Is it true you were inspired to write your first book after seeing a dinner party host in tears because of an unset creme caramel?
It is true that I had gone to a dinner party where the host spent the time rushing back to the stove and then could be heard sobbing loudly. I think that too many people feel that they must strain to produce restaurant food in a domestic kitchen, and I wanted to counter that.

But I wrote the book for another reason, even if at the time it wasn't a conscious one, and that is to memorialise the cooking of my mother and one of my sisters, both of whom died young. So many of my conversations with them hinged on what we were cooking, and How to Eat was a means of continuing the conversation.

You do not claim to be a chef. Is not being an expert part of your appeal?
I am not a chef; I am not even a trained cook. So yes, I do think the fact that I am a bit of a kitchen klutz, and fit cooking into an already busy life (and I started writing food books when I was a non-food columnist with young children), means that I cook in much the same way as my readers, or viewers.

Real cooking, the sort that goes on in homes, does not have to be tricksy or difficult, and I felt it was important to demonstrate that. It's vital to show people how easy it is to get something good on the table. I think of myself as a food writer rather than cook, and in writing I can encourage people to see food in the context of life, which is just as important as easing them, confidently, into the kitchen.

Are you a feminist?

I feel the answer to be so self-evidently a "yes", I am almost baffled by the question. When I wrote How to Be a Domestic Goddess, many felt I was saying that women's place was in the kitchen, but the ironic pictures on the endpapers surely undermined that, except for those people who consciously chose to misread my intent.

Feeling comfortable in the kitchen is essential for everyone, male or female. At the time it seemed so many people were fearful of cooking, and that meant home was never more than a stop-off from work. Women of my generation were keen – rightly – not to be tied to the stove, but the ramifications of this were that they felt a sense of dread in the kitchen. How can this be good for anyone? I also feel that to denigrate any activity because it has traditionally been associated with the female sphere is in itself anti-feminist.

What would your last meal be?
How long have you got? I'd start with my roquamole (guacamole and blue cheese) with tortilla chips, followed by linguine with clams and white truffle risotto. Then roast chicken with roast potatoes, mash, chips, petits pois à la française and fennel salad, or My Mother's Praised Chicken with rice, or maybe both, then steak bearnaise, with English mustard and more chips, roast grouse, Korean barbecue, fantastic sushi, slow-cooked pork belly and a bacon sandwich. Followed by lemon meringue pie, passionfruit pavlova and zabaglione, and ending with muscat grapes and gorgonzola so ripe it's ready to move of its own accord.
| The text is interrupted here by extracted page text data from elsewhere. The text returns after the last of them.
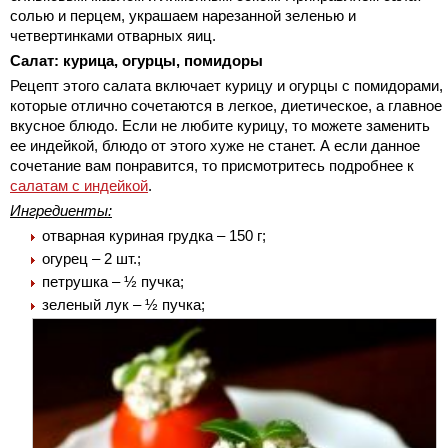
солью и перцем, украшаем нарезанной зеленью и
четвертинками отварных яиц.
Салат: курица, огурцы, помидоры
Рецепт этого салата включает курицу и огурцы с помидорами,
которые отлично сочетаются в легкое, диетическое, а главное
вкусное блюдо. Если не любите курицу, то можете заменить
ее индейкой, блюдо от этого хуже не станет. А если данное
сочетание вам понравится, то присмотритесь подробнее к
салатам с индейкой
.
Ингредиенты:
отварная куриная грудка – 150 г;
огурец – 2 шт.;
петрушка – ½ пучка;
зеленый лук – ½ пучка;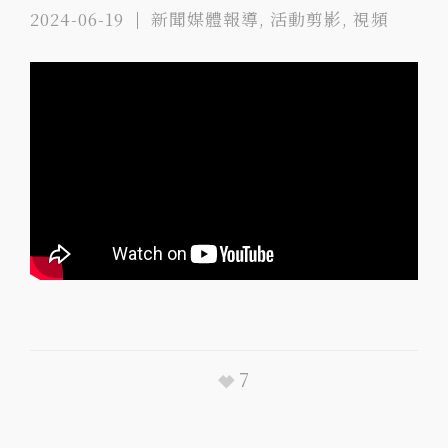
2024-06-19
新聞媒體報導
,
活動剪影
,
視頻
7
Is there one particular recipe that brings back especially vivid memories?
This would have to be My Mother's Praised Chicken – I call it this, as it was the way my mother most often cooked chicken, not-quite braised, not-poached, and cooking it feels like a devotional act.

My mother died very young, at 48, and cooking this not only makes me feel connected with her in an essential way, but also allows my children, who never knew her, to eat her food, and in turn feed it to their children and so on, I hope.

This is so much of what cooking is about. I also think it is important to show food in books and on TV that aren't photogenic or fancy, and a dish of chicken poached with leeks and carrots is definitely that. But it tastes good, and feels essentially nourishing, to both body and soul, to cook and eat.

You're famed for your use of Twitter. What do you like about interacting in this way?

I resisted Twitter for a long time, as I felt nervous of entering the arena of self-important pronouncements, but then – after a period of "lurking" – I saw that that was not actually what it was about. For me, Twitter is the Radio 4 of social media, and I enjoy the wit and cleverness so many demonstrate on it, and I am not referring to famous people, but the day-to-day reactions of the people who follow me.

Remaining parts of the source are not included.